According to Amaechi, rail track vandalism is a capital offense and its consequences should be treated as such.
”I am not quantifying the material cost; what I am quantifying is the lives that will be lost.
”Imagine that a driver of a rail track is driving and suddenly bumps into a track that has been severed what happens? It will derail.
”Each coach in Nigeria carries about 85 passengers, sometimes we carry 14 coaches, sometimes 20.
”So imagine you are carrying a train of 14 or 20 coaches with 85 passengers in each coach, if it derails, can you quantify how many passengers that would have died in the course of one man thinking he is making money.
”So, it is not about the cost but the lives that would have been lost because of few interest.
”Some people have recommended that since this people are killing people, if accident happens people will die, so we should go back to the National Assembly and pass a law that does not only criminalise the action but consequences should be death,” he said.
The minister further suggested that if armed robbery weather successful or not attracts life imprisonment, rail track vanderlism should not be any less.
According to him, the track vandalism is being done in collaboration with foreign partners.
”In Jos they arrested a Chinese company that bought those tracks from them, went to court and court found them guilty and fined them N200, 000.
”So there must be consequences as N200,000 is not enough. ”
Amaechi commended residents along the Lagos-Ibadan rail track as no incident of vanderlism had been recorded along the route.
“Lagos and the Western District recorded one, North Western 31, Northern District 10, North Eastern 43, Eastern 36, and North Central 50 incidents of vanderlism.
”Abuja-Kaduna has 13, Warri-Itakpe 2 and Lagos -Ibadan nill.”
He said the ministry and the Nigeria Railway Corporation, NRC, was working at reducing the rate of vanderlism but a lot still needed to be done.
The minister frowned at the rate at which the tracks were being converted to shops and restaurants, especially in Port Harcourt and in Lagos.
He called on such offenders to desist or face the penalties.
”The solution is put them in jail.
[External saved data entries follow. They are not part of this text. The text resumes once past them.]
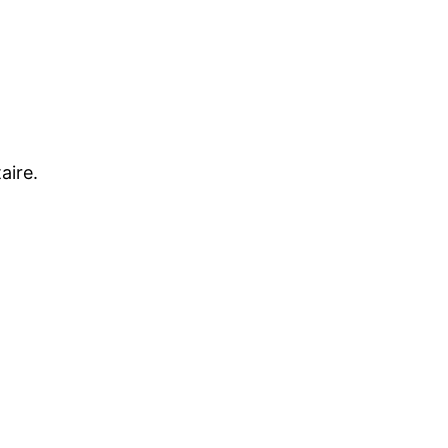
aire.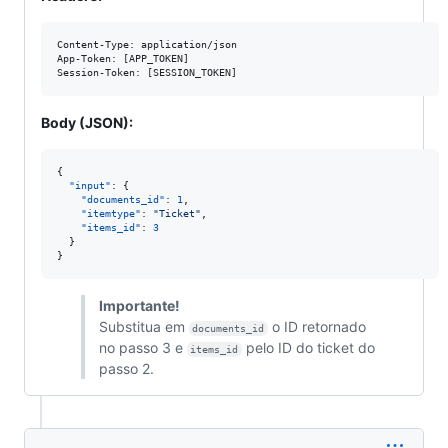
Content-Type: application/json

App-Token: [APP_TOKEN]

Body (JSON):
{

"input"
: {

"documents_id"
: 
1
,

"itemtype"
: 
"
Ticket
"
,

"items_id"
: 
3
  }

}
Importante!
Substitua em
o ID retornado
documents_id
no passo 3 e
pelo ID do ticket do
items_id
passo 2.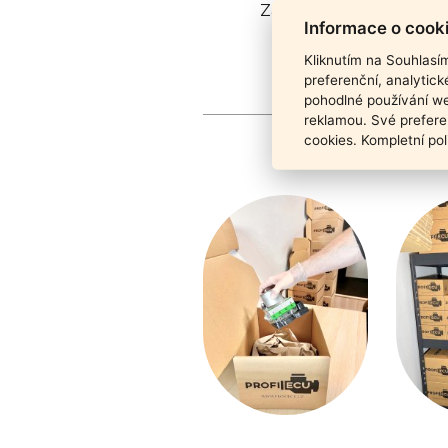
Záruka funkčnosti pro
Informace o cook
Kliknutím na Souhlasí
preferenční, analytic
pohodlné používání we
reklamou. Své prefere
cookies. Kompletní pol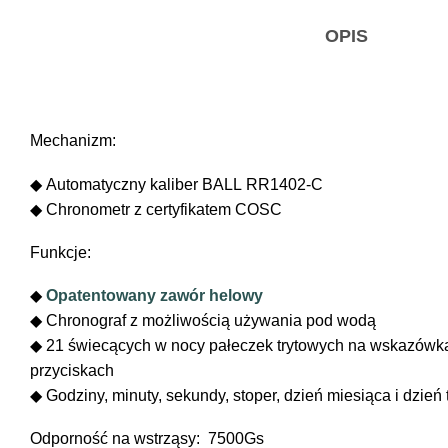
OPIS
Mechanizm:
◆ Automatyczny kaliber BALL RR1402-C
◆ Chronometr z certyfikatem COSC
Funkcje:
◆
Opatentowany zawór helowy
◆ Chronograf z możliwością używania pod wodą
◆ 21 świecących w nocy pałeczek trytowych na wskazówkac
przyciskach
◆ Godziny, minuty, sekundy, stoper, dzień miesiąca i dzień
Odporność na wstrząsy: 7500Gs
All you need to do is pass a law, put them in jail. I’m sure if you take 15 to 30 people to court, if they are found guilty and you put them in jail it will deter others.
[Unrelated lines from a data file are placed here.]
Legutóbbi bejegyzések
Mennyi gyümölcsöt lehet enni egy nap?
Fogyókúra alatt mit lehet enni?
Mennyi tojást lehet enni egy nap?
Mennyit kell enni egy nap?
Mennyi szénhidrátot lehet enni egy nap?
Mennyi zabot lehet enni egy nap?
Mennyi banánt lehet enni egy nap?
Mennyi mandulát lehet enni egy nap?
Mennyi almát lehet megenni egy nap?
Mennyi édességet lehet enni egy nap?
”People have seized our lands and converted them to markets.
”We need people to leave our tracks alone for safety purposes,” Amaechi said.
Fidet Okhiria, the managing director, NRC, also reiterated the need to penalise rail track vandals in the country to determine other offenders.
“It is dangerous, it can lead to death of people, delays operation and it is cost effective.
”Due to the vanderlism, we have to send a monitoring train before we send a train, it cost money running in this condition and in some areas we are not able to run a train.
”What are trying to do is to sensitise, let the communities know that government property is their own and to deploy more securities.
”The best thing is to sanitise our minds, knowing that if you vanderlise the track, you don’t know of who will be affected.
”Technology is not cheap and any punishment that will deter these offenders I will support, ” Okhiria.
NAN reports that the meeting, organised by the Ministry of Information was attended by Community Chiefs, Security Personnel and various stakeholders.